Seattle’s front office had a good thought process of getting a ton of names for the running back position. After moving on from the workhorse of Marshawn Lynch, you have to rely on a committee and the Seahawks had a ton of capital in their offensive line in their super bowl years. Top ten pick at LT, a highly paid center, and another first-rounder pick at guard. They paid and spent capital here and needed to refresh the roster.

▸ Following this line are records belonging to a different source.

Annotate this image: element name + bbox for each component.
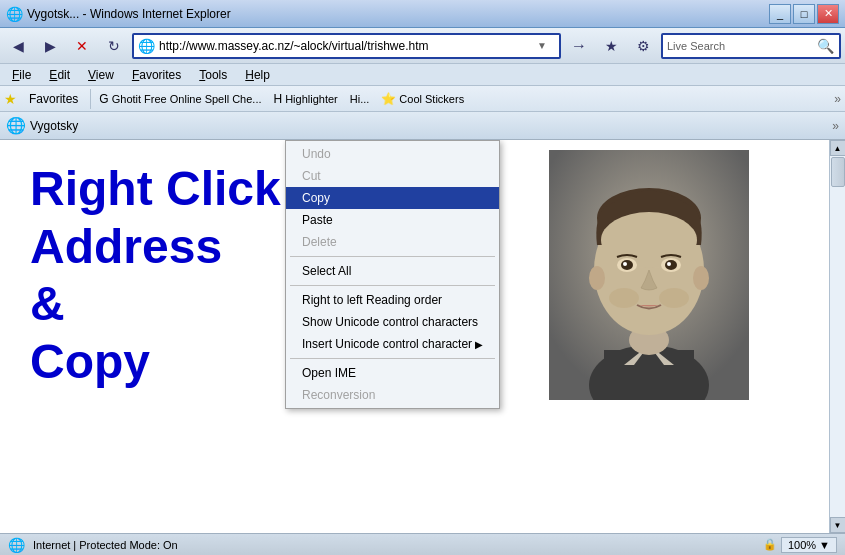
scroll-up-button[interactable]: ▲ (830, 140, 846, 156)
title-text: Vygotsk... - Windows Internet Explorer (27, 7, 769, 21)
menu-file[interactable]: File (4, 66, 39, 84)
page-content: Right Click Address & Copy (0, 140, 829, 533)
portrait-image (549, 150, 749, 400)
svg-point-12 (621, 260, 633, 270)
svg-point-16 (589, 266, 605, 290)
ghotit-label: Ghotit Free Online Spell Che... (112, 93, 262, 105)
page-icon: 🌐 (138, 38, 155, 54)
ctx-separator-3 (290, 358, 495, 359)
add-bookmark-button[interactable]: ★ (597, 32, 625, 60)
show-unicode-label: Show Unicode control characters (302, 315, 478, 329)
paste-label: Paste (302, 213, 333, 227)
cut-label: Cut (302, 169, 321, 183)
menu-favorites[interactable]: Favorites (124, 66, 189, 84)
favorites-extend[interactable]: » (834, 92, 841, 106)
menu-help[interactable]: Help (237, 66, 278, 84)
favorites-star-icon: ★ (4, 91, 17, 107)
hi-label: Hi... (350, 93, 370, 105)
ctx-delete[interactable]: Delete (286, 231, 499, 253)
ctx-copy[interactable]: Copy (286, 187, 499, 209)
ctx-separator-1 (290, 256, 495, 257)
ghotit-icon: G (99, 92, 108, 106)
ctx-insert-unicode[interactable]: Insert Unicode control character ▶ (286, 333, 499, 355)
forward-button[interactable]: ▶ (36, 32, 64, 60)
status-globe-icon: 🌐 (8, 537, 25, 553)
search-bar[interactable]: Live Search 🔍 (661, 33, 841, 59)
separator (90, 89, 91, 109)
content-area: Right Click Address & Copy (0, 140, 845, 533)
fav-item-ghotit[interactable]: G Ghotit Free Online Spell Che... (95, 90, 265, 108)
back-button[interactable]: ◀ (4, 32, 32, 60)
favorites-button[interactable]: Favorites (21, 90, 86, 108)
close-button[interactable]: ✕ (817, 4, 839, 24)
browser-icon: 🌐 (6, 6, 23, 22)
search-button[interactable]: 🔍 (815, 36, 835, 56)
go-button[interactable]: → (565, 32, 593, 60)
scroll-thumb[interactable] (831, 157, 845, 187)
toolbar-extend[interactable]: » (832, 119, 839, 133)
stickers-label: Cool Stickers (399, 93, 464, 105)
reconversion-label: Reconversion (302, 388, 375, 402)
page-tab-label[interactable]: Vygotsky (30, 119, 78, 133)
highlighter-label: Highlighter (285, 93, 338, 105)
secondary-toolbar: 🌐 Vygotsky » (0, 112, 845, 140)
open-ime-label: Open IME (302, 366, 356, 380)
ctx-rtl[interactable]: Right to left Reading order (286, 289, 499, 311)
undo-label: Undo (302, 147, 331, 161)
svg-point-13 (665, 260, 677, 270)
zoom-control[interactable]: 100% ▼ (781, 537, 837, 553)
scroll-down-button[interactable]: ▼ (830, 517, 846, 533)
status-text: Internet | Protected Mode: On (33, 539, 755, 551)
maximize-button[interactable]: □ (793, 4, 815, 24)
svg-point-18 (609, 288, 639, 308)
refresh-button[interactable]: ↻ (100, 32, 128, 60)
scrollbar[interactable]: ▲ ▼ (829, 140, 845, 533)
svg-point-15 (667, 262, 671, 266)
tools-quick-button[interactable]: ⚙ (629, 32, 657, 60)
status-zone: 🔒 100% ▼ (763, 537, 837, 553)
address-dropdown[interactable]: ▼ (537, 40, 555, 51)
stickers-icon: ⭐ (381, 92, 396, 106)
fav-item-hi[interactable]: Hi... (346, 91, 374, 107)
svg-point-19 (659, 288, 689, 308)
ctx-open-ime[interactable]: Open IME (286, 362, 499, 384)
ctx-separator-2 (290, 285, 495, 286)
submenu-arrow-icon: ▶ (475, 339, 483, 350)
minimize-button[interactable]: _ (769, 4, 791, 24)
ctx-undo[interactable]: Undo (286, 143, 499, 165)
ie-logo-icon: 🌐 (6, 116, 26, 136)
lock-icon: 🔒 (763, 538, 777, 551)
scroll-track[interactable] (830, 156, 845, 517)
copy-label: Copy (302, 191, 330, 205)
menu-view[interactable]: View (80, 66, 122, 84)
rtl-label: Right to left Reading order (302, 293, 442, 307)
address-bar[interactable]: 🌐 ▼ (132, 33, 561, 59)
fav-item-highlighter[interactable]: H Highlighter (270, 90, 342, 108)
delete-label: Delete (302, 235, 337, 249)
menu-edit[interactable]: Edit (41, 66, 78, 84)
nav-toolbar: ◀ ▶ ✕ ↻ 🌐 ▼ → ★ ⚙ Live Search 🔍 (0, 28, 845, 64)
search-label: Live Search (667, 40, 815, 52)
ctx-select-all[interactable]: Select All (286, 260, 499, 282)
menu-bar: File Edit View Favorites Tools Help (0, 64, 845, 86)
portrait-svg (549, 150, 749, 400)
status-bar: 🌐 Internet | Protected Mode: On 🔒 100% ▼ (0, 533, 845, 555)
svg-point-9 (601, 212, 697, 268)
fav-item-cool-stickers[interactable]: ⭐ Cool Stickers (377, 90, 468, 108)
svg-point-17 (693, 266, 709, 290)
zoom-value: 100% (788, 539, 816, 551)
ctx-show-unicode[interactable]: Show Unicode control characters (286, 311, 499, 333)
address-input[interactable] (159, 39, 537, 53)
svg-rect-3 (604, 350, 694, 400)
insert-unicode-label: Insert Unicode control character (302, 337, 472, 351)
window-controls: _ □ ✕ (769, 4, 839, 24)
ctx-paste[interactable]: Paste (286, 209, 499, 231)
ctx-reconversion[interactable]: Reconversion (286, 384, 499, 406)
menu-tools[interactable]: Tools (191, 66, 235, 84)
favorites-bar: ★ Favorites G Ghotit Free Online Spell C… (0, 86, 845, 112)
highlighter-icon: H (274, 92, 283, 106)
stop-button[interactable]: ✕ (68, 32, 96, 60)
ctx-cut[interactable]: Cut (286, 165, 499, 187)
title-bar: 🌐 Vygotsk... - Windows Internet Explorer… (0, 0, 845, 28)
context-menu[interactable]: Undo Cut Copy Paste Delete Select All Ri… (285, 140, 500, 409)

The problem is the refresh happens, but the pieces didn’t fit in the end. Making the personnel not congruent with the ideology. Missing on Rashaad Penny and having no depth behind a frequently injured Carson but landing a megastar at wide receiver in D.K Metcalf leads to a top WR duo in the league. The last offensive lineman heavily invested by Seattle in the draft was 2016 first-rounder Germain Ifedi and second-rounder Ethan Pocic. Third-rounder Damien Lewis in 2020 is the last starter drafted on the line. Seattle spent a lot of their draft capital on the defensive line and defensive backs and failed to acquire starters.
Watching a Team with No Impact
Now after personal refresh failed to live up to expectations, the team is left with underdeveloped core positions. For a run-first team, they should have a game plan that is trying to establish any sort of control. Seattle’s opponents this season dominate time of possession controlling the ball for 59.73% of the game. Being 24th in rushing this season and dead last in third-down conversions at 32.5%, the team has no impact on their opponents. They score on the quick boom or bust plays and stay off the field on offense.
The team doesn’t have any impact against the other team. They hold on defensively and hope to finesse a quick drive on broken coverage offensively. Last Monday against the WFT, Seattle only had ten RB rushes for 18 yds. So, is Seattle a passing team? Their passing percentage this year is 59%. (Side note is the same percentage as the 2020 season. Leading to the firing of offensive coordinator Brian Schottenheimer for not running enough.) Their young elite WR Metcalf had only four targets. RB Alex Collins had the same catches and yards (One REC for 13YDS) as one of their elite playmakers.
The team hasn’t adapted to utilize the elite players and they don’t stick to their core ideology. The Seahawk’s offense is just purposeless. There is no plan, no ideology, no idea what to do.
Changes Must Happen
Over the season I have written about the failure of the franchise. Off the field, personnel moves that had talent hemorrhage over the years. Now we have a coaching staff that has no purpose. The point of Shane Waldron was utilizing a Rams-style offense. Pre-snap motions to get the defense spread out. Misdirection plays with the receivers and tight ends. Fly sweeps for creative runs. Play action for Russ to hit playmakers to give them open space. We haven’t seen one iota of these concepts since week one.
Injuries to Chris Carson, Dee Eskridge, or even Russell Wilson should not change the overall core ideals of the offense. The defense has been average at best for years, now the offense is regressing and is worst than the defense. This team lost their way. And it doesn’t matter who is put out on the field at this point, identity-wise, they have no purpose.